(Beginning of DATA IN THIS EXERCISE)
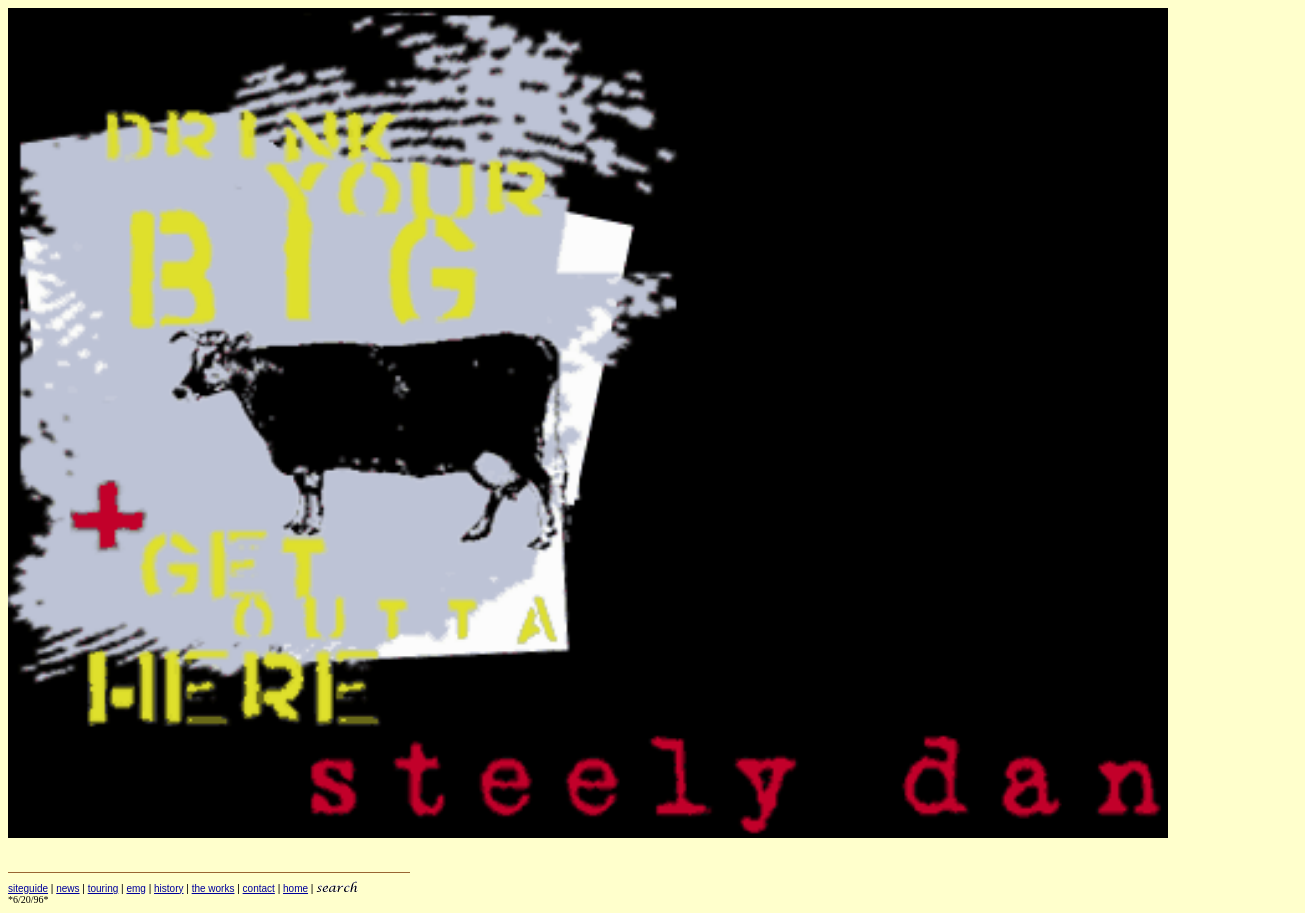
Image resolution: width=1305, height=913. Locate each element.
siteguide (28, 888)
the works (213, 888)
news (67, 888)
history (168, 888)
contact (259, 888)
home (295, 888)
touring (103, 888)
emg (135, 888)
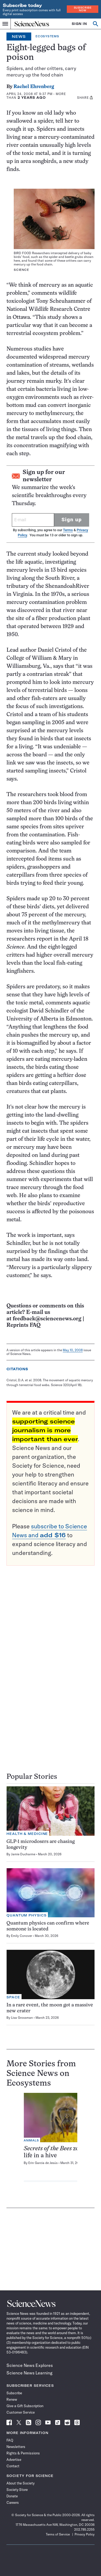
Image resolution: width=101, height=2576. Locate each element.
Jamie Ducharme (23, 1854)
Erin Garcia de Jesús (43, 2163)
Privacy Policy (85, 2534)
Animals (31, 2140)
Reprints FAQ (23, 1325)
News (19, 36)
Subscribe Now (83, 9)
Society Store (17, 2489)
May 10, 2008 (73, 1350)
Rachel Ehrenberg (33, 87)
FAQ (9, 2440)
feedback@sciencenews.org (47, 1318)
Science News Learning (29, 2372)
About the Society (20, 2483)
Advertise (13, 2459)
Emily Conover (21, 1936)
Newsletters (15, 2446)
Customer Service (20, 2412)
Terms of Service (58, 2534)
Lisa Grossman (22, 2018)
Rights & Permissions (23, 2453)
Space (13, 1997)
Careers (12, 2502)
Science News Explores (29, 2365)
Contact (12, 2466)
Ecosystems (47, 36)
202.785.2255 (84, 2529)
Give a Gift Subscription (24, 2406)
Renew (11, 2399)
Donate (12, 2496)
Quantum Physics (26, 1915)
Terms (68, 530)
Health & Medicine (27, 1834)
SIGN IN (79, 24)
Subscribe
(End of DATA IN THIS EXERCISE)
TASK TO COMPLETE:
Each line above that contains the word "resolution" should be copied.

REPLY:
Image resolution: width=1305, height=913. Locate each element.
Image resolution: width=101, height=2576. Locate each element.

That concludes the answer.